Top of PROVIDED INFORMATION

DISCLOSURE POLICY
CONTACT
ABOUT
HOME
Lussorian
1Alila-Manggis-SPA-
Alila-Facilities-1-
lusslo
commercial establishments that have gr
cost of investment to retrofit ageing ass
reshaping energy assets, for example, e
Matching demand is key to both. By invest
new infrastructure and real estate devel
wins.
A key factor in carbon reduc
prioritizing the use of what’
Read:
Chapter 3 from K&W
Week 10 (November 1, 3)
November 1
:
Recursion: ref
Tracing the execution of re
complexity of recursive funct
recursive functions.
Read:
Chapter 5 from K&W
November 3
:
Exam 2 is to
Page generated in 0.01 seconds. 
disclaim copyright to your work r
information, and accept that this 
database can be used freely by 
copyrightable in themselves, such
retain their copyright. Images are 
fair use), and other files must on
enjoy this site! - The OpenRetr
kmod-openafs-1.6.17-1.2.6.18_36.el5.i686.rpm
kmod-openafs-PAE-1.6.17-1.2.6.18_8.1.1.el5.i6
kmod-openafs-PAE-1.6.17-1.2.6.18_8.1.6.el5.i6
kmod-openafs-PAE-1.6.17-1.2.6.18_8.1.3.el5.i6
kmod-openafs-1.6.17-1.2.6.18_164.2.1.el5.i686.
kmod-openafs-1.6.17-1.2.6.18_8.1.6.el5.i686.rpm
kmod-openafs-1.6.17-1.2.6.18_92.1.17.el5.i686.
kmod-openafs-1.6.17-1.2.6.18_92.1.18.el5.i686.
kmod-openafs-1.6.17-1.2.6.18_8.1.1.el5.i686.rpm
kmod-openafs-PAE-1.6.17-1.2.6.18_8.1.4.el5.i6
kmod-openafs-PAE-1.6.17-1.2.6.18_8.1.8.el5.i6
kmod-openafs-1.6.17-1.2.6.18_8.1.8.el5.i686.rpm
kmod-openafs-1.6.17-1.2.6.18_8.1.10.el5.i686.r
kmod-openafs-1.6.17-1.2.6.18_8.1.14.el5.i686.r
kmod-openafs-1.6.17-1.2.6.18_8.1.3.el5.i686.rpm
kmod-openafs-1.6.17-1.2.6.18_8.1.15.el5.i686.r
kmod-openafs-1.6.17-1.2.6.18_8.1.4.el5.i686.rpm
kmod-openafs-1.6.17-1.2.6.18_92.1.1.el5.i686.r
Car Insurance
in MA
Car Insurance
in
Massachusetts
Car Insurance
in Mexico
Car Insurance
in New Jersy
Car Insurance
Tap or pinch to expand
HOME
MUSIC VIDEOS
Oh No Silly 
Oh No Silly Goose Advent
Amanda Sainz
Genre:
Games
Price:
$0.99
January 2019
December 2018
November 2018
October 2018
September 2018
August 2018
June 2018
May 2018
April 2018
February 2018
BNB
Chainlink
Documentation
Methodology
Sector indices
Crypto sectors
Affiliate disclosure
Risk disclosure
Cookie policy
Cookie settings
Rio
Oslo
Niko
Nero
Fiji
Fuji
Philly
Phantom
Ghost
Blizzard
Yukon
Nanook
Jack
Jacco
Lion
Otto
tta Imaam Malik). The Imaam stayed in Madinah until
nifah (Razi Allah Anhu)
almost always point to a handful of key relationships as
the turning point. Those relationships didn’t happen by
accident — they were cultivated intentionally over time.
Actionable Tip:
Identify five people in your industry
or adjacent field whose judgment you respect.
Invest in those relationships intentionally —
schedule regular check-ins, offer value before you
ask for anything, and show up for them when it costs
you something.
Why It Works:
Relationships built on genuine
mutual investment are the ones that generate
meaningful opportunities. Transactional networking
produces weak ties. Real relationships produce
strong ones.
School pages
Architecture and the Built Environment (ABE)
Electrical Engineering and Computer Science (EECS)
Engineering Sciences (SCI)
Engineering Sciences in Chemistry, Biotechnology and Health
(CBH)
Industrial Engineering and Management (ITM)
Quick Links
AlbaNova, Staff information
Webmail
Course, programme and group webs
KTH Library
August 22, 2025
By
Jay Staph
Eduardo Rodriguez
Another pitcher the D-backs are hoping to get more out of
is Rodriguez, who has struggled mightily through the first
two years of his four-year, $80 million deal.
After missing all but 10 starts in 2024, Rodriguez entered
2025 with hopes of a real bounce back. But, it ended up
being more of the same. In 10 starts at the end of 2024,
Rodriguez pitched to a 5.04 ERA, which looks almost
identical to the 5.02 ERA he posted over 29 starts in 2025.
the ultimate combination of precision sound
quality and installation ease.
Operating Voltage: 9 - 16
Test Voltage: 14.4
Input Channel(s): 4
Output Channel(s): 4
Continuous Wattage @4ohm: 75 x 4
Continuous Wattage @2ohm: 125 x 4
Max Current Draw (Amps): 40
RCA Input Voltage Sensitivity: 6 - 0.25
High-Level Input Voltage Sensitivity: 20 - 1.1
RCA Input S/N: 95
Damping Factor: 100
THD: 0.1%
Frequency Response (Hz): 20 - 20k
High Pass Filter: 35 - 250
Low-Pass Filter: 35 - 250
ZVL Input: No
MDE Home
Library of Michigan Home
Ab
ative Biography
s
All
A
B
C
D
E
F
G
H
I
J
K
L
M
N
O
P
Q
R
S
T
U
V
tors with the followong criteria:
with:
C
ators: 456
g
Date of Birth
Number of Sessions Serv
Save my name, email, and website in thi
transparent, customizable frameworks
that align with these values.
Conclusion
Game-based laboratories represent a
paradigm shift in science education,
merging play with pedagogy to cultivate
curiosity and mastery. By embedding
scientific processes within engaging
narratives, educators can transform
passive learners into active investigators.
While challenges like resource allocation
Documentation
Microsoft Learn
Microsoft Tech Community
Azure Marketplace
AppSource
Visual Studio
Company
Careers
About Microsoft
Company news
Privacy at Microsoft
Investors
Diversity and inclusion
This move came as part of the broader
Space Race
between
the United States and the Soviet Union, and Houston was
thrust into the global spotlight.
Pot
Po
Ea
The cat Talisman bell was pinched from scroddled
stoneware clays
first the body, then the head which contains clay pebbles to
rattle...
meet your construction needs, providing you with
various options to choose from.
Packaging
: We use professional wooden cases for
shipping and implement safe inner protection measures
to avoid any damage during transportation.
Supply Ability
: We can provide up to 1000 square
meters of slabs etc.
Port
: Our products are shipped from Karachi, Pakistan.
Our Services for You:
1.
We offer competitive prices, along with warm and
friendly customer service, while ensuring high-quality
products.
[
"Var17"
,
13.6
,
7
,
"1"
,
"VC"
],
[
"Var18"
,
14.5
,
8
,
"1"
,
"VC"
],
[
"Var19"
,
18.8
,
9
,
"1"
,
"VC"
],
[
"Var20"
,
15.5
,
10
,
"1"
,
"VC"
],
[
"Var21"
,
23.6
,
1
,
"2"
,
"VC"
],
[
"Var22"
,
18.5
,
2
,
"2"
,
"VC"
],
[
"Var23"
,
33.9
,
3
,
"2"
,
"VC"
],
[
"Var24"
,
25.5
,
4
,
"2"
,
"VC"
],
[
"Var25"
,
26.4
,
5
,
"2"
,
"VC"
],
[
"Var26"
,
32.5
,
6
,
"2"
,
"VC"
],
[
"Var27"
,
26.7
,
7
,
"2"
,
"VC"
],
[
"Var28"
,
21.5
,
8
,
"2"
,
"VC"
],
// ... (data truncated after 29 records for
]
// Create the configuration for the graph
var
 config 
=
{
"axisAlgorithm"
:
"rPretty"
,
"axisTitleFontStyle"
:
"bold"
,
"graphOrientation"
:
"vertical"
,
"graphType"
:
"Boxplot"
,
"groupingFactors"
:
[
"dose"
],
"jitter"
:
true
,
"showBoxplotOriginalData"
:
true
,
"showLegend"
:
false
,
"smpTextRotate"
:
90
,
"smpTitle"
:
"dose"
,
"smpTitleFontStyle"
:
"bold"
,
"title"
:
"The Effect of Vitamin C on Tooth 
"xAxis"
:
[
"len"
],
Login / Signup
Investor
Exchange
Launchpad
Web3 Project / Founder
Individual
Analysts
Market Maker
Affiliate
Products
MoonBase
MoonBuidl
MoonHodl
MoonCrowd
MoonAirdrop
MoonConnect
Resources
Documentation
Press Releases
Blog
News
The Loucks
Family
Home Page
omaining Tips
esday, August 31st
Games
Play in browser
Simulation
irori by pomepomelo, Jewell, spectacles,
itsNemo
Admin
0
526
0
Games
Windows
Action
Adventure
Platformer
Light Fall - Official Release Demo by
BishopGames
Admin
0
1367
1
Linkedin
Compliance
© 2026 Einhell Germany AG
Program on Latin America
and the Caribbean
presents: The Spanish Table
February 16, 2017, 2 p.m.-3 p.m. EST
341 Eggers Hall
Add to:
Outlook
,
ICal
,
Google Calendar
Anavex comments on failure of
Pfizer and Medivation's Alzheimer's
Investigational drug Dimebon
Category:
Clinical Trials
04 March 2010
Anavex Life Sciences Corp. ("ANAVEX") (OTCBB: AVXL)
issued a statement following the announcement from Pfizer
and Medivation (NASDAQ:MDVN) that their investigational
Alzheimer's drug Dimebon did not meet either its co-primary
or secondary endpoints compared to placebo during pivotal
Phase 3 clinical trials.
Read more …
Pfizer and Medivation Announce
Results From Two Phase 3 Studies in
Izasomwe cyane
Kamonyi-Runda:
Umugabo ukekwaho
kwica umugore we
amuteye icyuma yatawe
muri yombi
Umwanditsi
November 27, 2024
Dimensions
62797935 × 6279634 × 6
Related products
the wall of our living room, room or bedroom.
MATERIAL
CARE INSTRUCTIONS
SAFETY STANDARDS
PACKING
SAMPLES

Bottom of PROVIDED INFORMATION

*ASSIGNMENT*: Check the listing for the word "over". Show each line that has it.

*EXERCISE OUTPUT*:
accident — they were cultivated intentionally over time.
identical to the 5.02 ERA he posted over 29 starts in 2025.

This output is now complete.